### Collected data
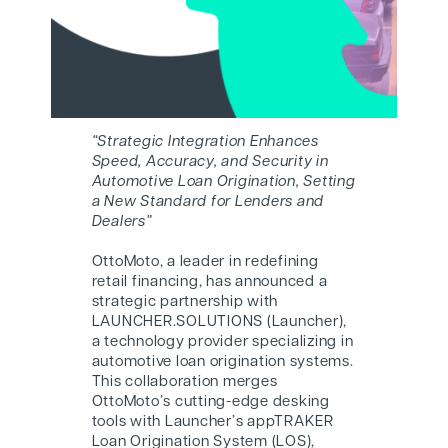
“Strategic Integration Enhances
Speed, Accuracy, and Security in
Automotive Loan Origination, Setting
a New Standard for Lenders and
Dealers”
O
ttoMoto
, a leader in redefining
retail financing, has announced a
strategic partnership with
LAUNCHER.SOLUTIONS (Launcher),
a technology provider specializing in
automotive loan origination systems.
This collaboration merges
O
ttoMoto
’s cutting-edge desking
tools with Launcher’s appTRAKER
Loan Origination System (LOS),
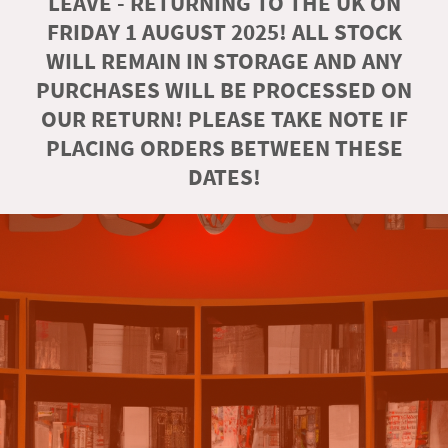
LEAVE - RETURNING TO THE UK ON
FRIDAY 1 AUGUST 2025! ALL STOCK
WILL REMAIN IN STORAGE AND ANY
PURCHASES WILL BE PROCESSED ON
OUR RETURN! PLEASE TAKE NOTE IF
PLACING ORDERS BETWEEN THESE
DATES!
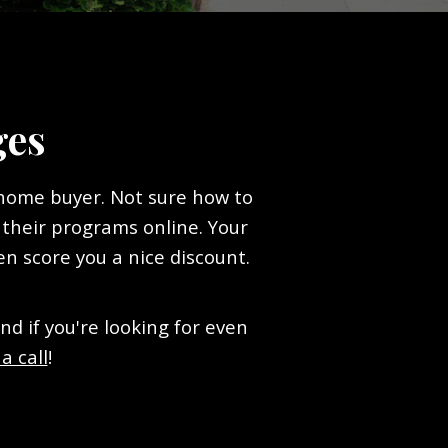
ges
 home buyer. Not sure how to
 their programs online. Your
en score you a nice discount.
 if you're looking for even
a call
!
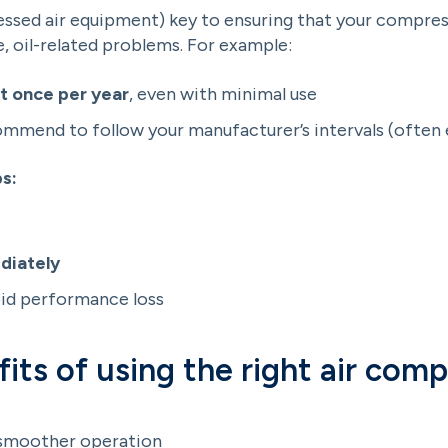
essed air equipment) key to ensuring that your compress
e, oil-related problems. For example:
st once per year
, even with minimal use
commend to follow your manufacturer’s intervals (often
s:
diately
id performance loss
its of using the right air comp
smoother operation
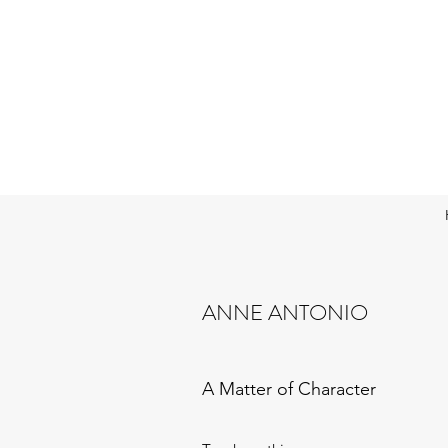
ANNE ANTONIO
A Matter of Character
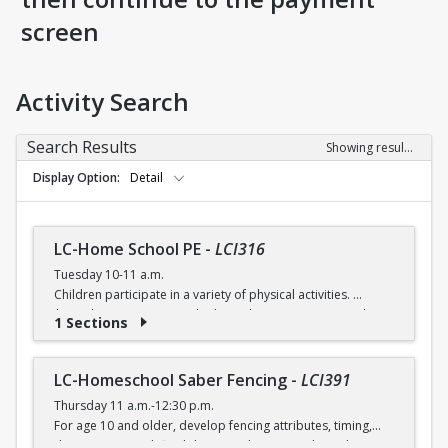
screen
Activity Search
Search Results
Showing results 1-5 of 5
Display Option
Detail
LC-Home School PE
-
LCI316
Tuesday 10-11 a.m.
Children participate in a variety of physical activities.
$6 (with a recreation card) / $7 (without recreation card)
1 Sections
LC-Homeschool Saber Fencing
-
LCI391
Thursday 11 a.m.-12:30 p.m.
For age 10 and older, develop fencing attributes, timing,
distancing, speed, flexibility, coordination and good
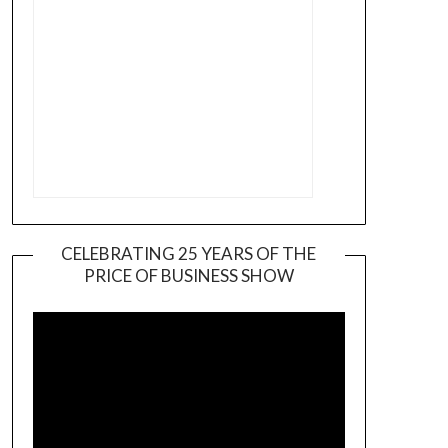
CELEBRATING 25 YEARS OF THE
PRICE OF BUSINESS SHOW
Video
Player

### TASK DESCRIPTION
Would you please print out all the records above exactly, minus any pictures?

### WRITTEN ANSWER
“Strategic Integration Enhances
Speed, Accuracy, and Security in
Automotive Loan Origination, Setting
a New Standard for Lenders and
Dealers”
O
ttoMoto
, a leader in redefining
retail financing, has announced a
strategic partnership with
LAUNCHER.SOLUTIONS (Launcher),
a technology provider specializing in
automotive loan origination systems.
This collaboration merges
O
ttoMoto
’s cutting-edge desking
tools with Launcher’s appTRAKER
Loan Origination System (LOS),
LEAVE - RETURNING TO THE UK ON
FRIDAY 1 AUGUST 2025! ALL STOCK
WILL REMAIN IN STORAGE AND ANY
PURCHASES WILL BE PROCESSED ON
OUR RETURN! PLEASE TAKE NOTE IF
PLACING ORDERS BETWEEN THESE
DATES!
ges
 home buyer. Not sure how to
 their programs online. Your
en score you a nice discount.
 if you're looking for even
a call
!
essed air equipment) key to ensuring that your compress
e, oil-related problems. For example:
st once per year
, even with minimal use
commend to follow your manufacturer’s intervals (often
s:
diately
id performance loss
its of using the right air comp
smoother operation
ANNE ANTONIO
A Matter of Character
screen
Activity Search
Search Results
Showing results 1-5 of 5
Display Option
Detail
LC-Home School PE
-
LCI316
Tuesday 10-11 a.m.
Children participate in a variety of physical activities.
$6 (with a recreation card) / $7 (without recreation card)
1 Sections
LC-Homeschool Saber Fencing
-
LCI391
Thursday 11 a.m.-12:30 p.m.
For age 10 and older, develop fencing attributes, timing,
distancing, speed, flexibility, coordination and good
CELEBRATING 25 YEARS OF THE
PRICE OF BUSINESS SHOW
Video
Player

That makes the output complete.